■ What is required
Find the word "header" in the data below and copy each line that holds it.

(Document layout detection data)
*** Block opens ***

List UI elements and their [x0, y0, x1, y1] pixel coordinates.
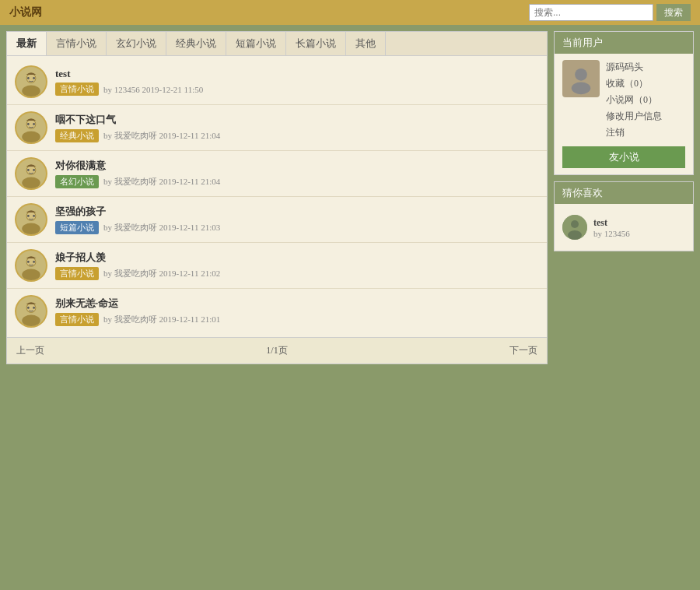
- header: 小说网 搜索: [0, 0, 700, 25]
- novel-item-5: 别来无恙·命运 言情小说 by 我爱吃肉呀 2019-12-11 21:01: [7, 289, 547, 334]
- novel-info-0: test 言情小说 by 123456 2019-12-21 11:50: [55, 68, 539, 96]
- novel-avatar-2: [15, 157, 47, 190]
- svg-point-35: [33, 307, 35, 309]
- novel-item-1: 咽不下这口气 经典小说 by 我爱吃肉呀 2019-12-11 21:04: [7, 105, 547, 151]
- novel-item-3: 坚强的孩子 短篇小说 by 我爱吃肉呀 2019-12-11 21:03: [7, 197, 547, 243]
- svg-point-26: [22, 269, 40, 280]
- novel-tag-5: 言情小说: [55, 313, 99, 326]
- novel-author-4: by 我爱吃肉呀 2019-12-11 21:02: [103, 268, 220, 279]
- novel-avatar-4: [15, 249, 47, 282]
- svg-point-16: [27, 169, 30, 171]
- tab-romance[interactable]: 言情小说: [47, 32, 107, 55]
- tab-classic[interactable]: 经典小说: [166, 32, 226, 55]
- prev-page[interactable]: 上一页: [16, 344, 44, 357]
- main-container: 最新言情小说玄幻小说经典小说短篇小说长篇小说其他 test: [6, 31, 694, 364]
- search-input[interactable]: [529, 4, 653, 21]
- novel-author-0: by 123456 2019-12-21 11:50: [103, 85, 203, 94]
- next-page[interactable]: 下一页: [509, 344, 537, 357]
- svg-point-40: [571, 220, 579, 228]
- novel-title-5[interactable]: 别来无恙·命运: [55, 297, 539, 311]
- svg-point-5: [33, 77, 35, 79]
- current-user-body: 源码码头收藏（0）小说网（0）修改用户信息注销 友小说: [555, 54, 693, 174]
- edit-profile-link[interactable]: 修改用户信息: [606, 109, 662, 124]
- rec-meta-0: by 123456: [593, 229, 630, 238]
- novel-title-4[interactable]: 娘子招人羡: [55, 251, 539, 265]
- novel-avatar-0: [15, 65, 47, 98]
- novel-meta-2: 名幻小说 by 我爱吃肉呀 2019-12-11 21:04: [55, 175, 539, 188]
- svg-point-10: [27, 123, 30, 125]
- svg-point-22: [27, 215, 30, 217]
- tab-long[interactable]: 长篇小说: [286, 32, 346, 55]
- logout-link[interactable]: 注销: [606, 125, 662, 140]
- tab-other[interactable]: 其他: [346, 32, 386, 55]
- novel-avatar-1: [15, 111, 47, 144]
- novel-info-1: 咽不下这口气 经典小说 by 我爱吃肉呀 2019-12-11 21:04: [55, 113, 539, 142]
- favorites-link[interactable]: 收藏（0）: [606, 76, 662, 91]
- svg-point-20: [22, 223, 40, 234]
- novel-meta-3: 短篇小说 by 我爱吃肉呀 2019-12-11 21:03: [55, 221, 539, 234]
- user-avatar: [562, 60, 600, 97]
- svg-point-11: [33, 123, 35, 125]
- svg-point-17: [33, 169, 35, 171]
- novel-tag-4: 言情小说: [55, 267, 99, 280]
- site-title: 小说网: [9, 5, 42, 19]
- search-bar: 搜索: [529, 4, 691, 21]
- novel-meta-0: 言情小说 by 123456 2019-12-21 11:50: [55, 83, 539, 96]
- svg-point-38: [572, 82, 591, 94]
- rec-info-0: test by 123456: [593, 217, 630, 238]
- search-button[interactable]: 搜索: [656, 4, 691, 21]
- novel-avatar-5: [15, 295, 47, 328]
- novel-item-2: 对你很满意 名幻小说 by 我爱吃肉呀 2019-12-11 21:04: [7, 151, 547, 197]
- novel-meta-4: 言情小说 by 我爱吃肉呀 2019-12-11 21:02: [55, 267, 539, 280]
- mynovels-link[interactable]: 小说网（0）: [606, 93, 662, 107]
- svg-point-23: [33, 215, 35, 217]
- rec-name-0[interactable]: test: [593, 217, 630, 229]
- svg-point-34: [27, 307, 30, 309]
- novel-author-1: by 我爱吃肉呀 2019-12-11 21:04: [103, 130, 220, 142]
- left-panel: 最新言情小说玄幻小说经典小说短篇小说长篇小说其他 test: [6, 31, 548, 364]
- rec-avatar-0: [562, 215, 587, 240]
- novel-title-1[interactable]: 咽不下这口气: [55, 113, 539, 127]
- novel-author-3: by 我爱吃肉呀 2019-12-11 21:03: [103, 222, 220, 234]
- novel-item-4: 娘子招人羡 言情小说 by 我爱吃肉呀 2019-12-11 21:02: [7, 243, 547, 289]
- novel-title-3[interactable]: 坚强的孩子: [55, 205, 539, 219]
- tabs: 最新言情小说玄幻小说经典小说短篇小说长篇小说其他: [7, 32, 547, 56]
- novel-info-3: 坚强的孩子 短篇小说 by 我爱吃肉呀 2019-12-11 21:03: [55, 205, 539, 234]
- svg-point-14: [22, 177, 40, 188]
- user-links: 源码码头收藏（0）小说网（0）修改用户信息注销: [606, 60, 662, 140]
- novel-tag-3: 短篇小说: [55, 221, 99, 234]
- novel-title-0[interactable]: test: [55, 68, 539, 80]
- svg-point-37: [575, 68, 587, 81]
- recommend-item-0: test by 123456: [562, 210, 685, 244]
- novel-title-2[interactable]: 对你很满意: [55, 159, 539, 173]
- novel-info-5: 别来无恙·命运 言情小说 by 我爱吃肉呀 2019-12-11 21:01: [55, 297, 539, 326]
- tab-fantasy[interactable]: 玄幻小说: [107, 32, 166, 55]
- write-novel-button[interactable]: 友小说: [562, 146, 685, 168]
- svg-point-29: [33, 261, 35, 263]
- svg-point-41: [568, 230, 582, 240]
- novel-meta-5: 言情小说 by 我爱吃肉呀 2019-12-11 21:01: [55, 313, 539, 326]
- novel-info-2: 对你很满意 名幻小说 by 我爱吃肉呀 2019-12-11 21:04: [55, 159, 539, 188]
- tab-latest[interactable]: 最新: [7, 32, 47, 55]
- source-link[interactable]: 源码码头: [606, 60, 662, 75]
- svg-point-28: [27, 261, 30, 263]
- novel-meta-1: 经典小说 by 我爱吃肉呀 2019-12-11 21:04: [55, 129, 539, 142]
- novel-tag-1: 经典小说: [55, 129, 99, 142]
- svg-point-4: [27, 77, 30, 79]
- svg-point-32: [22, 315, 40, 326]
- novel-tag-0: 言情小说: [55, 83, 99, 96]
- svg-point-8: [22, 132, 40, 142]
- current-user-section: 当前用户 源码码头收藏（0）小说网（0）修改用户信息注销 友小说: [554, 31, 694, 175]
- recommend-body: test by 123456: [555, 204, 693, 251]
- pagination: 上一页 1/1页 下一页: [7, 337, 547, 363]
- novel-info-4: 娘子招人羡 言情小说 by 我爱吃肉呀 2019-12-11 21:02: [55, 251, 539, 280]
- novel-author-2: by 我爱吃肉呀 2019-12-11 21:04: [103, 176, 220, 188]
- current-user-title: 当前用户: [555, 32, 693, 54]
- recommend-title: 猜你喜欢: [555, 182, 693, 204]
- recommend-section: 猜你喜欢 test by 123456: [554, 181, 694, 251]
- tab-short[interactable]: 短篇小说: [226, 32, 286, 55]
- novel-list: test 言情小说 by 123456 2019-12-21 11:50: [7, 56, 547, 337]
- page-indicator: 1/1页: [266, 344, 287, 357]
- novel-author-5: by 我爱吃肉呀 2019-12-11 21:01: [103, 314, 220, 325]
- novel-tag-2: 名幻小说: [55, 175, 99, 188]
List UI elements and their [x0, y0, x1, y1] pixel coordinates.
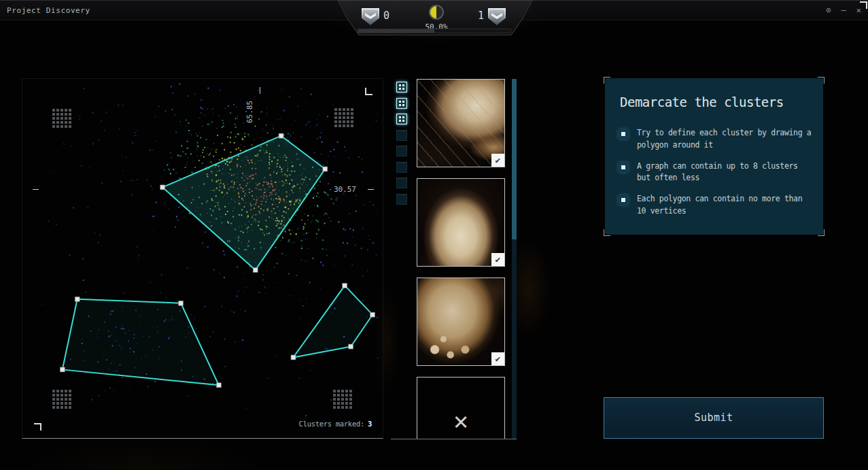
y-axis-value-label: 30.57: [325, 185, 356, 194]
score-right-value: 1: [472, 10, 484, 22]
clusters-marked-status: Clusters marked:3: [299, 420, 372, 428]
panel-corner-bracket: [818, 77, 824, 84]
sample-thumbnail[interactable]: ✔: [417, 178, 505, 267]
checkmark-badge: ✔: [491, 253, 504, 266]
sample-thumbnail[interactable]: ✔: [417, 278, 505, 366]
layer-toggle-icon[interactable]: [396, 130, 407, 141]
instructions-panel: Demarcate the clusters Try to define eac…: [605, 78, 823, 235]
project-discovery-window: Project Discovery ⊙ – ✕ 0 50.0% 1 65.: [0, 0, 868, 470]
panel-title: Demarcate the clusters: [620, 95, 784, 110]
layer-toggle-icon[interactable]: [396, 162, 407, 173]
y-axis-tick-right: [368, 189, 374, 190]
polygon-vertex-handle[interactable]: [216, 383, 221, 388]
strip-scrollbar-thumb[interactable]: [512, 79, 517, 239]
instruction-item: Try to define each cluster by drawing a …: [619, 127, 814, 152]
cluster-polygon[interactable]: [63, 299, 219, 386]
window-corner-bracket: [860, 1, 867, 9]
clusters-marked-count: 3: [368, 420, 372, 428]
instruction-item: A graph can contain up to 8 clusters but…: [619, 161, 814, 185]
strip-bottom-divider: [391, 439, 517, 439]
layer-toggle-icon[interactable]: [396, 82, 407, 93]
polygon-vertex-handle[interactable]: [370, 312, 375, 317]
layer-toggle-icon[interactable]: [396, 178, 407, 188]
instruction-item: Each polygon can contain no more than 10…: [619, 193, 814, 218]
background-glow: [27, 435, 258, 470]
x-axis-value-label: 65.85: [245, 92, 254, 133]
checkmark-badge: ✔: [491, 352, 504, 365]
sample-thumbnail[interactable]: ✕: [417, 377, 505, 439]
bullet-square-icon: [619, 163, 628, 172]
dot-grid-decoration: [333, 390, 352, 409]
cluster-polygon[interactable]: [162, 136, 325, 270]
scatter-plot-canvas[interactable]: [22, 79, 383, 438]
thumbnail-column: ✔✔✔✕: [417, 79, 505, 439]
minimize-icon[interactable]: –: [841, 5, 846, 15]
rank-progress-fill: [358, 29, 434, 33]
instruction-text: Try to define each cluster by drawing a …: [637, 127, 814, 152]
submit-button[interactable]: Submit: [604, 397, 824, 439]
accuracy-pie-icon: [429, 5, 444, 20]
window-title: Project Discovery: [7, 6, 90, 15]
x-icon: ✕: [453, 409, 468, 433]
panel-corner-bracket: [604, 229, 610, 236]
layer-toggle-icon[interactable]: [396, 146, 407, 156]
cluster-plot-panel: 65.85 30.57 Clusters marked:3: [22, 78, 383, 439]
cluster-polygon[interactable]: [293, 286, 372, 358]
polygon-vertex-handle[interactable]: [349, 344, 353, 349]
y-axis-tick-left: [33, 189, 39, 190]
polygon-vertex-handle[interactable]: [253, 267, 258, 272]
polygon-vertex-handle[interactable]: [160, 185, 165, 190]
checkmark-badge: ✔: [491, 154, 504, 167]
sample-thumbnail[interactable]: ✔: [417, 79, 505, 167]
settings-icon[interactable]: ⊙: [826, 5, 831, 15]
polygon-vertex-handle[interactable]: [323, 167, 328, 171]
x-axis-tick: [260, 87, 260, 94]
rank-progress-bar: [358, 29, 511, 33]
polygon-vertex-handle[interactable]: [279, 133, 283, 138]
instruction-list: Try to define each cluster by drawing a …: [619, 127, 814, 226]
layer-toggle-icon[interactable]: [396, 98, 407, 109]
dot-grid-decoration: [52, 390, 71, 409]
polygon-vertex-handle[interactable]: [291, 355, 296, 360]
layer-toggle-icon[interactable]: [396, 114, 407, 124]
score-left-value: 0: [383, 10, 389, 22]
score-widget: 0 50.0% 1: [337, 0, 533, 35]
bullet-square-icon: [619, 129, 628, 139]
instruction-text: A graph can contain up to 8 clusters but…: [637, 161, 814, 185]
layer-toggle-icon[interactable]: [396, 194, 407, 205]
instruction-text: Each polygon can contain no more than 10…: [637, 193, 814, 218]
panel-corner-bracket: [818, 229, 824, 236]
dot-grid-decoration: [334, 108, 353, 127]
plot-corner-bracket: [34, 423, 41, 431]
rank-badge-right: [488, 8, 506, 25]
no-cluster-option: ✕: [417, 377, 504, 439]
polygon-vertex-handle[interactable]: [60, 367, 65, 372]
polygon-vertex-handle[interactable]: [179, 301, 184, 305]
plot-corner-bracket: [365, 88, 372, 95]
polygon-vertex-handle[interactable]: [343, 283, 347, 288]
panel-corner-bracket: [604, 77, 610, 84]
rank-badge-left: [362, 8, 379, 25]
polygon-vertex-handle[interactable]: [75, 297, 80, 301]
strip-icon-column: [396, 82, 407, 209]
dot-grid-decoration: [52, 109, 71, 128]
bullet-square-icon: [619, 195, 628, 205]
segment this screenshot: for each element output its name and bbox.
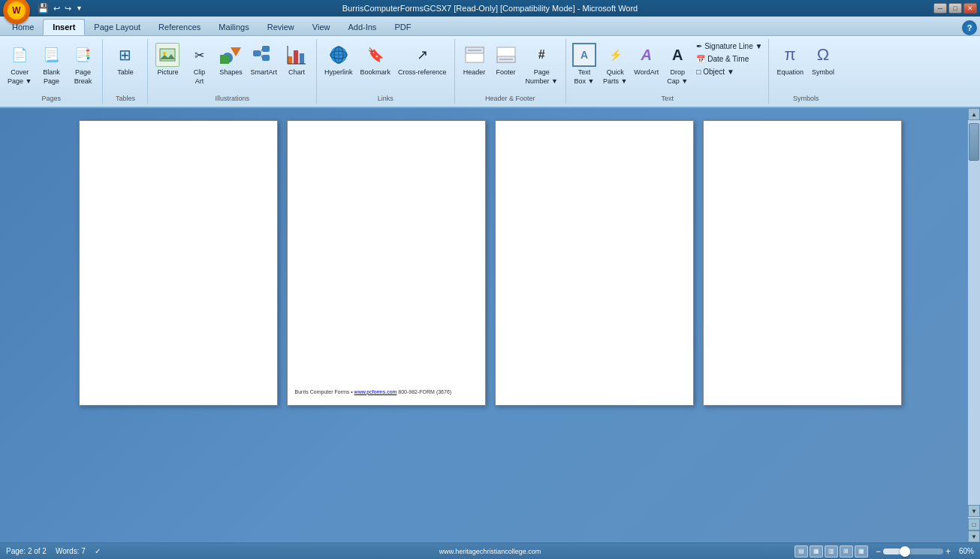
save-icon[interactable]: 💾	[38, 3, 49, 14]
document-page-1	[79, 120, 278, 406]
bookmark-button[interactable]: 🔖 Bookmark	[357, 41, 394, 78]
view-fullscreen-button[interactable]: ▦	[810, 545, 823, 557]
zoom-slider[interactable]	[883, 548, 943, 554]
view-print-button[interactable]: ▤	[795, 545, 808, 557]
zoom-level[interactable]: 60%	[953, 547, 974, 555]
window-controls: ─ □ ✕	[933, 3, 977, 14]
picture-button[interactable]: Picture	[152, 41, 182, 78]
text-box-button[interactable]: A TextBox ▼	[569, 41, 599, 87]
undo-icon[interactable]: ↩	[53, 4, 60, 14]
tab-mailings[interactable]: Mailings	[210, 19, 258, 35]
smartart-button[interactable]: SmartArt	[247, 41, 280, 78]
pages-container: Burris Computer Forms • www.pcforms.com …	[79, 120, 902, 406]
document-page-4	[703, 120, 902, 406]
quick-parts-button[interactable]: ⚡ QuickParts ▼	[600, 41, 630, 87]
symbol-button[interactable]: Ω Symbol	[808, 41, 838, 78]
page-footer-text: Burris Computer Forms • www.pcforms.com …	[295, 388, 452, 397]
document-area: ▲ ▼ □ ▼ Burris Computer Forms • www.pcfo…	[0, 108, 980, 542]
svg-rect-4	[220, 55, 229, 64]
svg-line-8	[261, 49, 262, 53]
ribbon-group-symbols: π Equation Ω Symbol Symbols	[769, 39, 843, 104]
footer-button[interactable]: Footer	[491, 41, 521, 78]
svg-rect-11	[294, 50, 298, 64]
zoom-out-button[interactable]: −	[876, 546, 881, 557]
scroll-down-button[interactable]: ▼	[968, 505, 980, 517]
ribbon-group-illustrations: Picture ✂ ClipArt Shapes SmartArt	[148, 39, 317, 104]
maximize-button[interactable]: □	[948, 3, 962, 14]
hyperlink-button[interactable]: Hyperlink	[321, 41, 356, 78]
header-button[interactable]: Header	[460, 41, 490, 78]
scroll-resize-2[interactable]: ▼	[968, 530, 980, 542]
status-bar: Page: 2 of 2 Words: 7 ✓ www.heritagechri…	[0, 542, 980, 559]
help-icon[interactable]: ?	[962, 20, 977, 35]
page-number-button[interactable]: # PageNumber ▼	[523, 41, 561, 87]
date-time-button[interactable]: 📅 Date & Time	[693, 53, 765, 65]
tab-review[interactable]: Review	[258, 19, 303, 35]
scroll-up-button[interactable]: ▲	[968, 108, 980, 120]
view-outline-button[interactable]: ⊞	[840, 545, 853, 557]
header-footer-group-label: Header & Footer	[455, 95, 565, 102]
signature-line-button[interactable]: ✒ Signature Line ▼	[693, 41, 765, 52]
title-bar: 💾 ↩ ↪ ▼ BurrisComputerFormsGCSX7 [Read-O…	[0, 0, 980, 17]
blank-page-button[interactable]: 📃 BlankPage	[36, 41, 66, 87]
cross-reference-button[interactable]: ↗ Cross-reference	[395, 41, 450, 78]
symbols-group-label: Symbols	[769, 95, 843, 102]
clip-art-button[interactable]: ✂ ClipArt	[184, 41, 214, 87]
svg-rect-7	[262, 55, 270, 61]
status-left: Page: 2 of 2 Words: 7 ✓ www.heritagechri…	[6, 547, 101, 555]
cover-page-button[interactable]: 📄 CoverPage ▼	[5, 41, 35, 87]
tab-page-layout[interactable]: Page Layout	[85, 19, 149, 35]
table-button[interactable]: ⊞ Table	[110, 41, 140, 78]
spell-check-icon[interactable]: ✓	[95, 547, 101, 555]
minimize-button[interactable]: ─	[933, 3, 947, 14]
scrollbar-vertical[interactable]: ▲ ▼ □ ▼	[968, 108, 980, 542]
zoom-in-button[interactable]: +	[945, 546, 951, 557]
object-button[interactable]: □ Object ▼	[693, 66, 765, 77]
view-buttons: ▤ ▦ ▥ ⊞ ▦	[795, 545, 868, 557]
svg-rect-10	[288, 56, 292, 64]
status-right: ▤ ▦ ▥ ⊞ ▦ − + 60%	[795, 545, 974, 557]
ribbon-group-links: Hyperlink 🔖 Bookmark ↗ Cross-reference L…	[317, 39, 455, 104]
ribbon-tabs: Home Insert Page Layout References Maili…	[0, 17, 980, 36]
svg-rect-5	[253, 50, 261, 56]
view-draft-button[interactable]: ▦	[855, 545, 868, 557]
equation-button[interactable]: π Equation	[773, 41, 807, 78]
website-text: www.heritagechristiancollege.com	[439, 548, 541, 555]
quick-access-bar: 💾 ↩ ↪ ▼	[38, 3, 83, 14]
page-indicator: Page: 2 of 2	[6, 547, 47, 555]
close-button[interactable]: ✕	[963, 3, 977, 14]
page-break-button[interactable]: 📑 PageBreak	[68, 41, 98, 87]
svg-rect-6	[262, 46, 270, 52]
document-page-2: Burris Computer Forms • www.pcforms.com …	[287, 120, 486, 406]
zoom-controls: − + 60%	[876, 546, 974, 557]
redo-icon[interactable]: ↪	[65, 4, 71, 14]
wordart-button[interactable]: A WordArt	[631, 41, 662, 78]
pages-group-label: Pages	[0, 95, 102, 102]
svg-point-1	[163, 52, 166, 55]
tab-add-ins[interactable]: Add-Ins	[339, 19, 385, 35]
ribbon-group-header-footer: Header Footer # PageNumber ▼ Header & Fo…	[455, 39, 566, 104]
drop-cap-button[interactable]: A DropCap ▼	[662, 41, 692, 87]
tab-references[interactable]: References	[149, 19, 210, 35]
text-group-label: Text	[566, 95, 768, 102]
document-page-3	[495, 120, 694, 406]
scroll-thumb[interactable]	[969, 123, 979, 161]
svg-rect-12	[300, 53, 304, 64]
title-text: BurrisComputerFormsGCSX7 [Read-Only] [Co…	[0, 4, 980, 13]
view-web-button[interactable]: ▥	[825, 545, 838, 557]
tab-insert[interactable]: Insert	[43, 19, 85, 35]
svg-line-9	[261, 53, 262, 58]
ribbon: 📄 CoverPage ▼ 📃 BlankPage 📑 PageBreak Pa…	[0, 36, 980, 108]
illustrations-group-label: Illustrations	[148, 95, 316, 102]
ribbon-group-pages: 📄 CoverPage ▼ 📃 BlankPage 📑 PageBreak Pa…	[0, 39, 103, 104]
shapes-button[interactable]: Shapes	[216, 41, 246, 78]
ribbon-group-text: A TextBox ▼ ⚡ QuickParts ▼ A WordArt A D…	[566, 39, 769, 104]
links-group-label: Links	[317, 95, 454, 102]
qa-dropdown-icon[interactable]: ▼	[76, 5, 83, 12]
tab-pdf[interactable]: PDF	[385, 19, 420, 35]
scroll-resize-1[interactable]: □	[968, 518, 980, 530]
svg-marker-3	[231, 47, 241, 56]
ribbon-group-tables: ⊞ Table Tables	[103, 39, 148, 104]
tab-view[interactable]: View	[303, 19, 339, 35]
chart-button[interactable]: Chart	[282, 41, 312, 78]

*** Block closes ***

■ Reply to the exercise
- header: 小说网 搜索: [0, 0, 700, 25]
header-button[interactable]: Header	[460, 41, 490, 78]
header-footer-group-label: Header & Footer	[455, 95, 565, 102]
ribbon-group-header-footer: Header Footer # PageNumber ▼ Header & Fo…	[455, 39, 566, 104]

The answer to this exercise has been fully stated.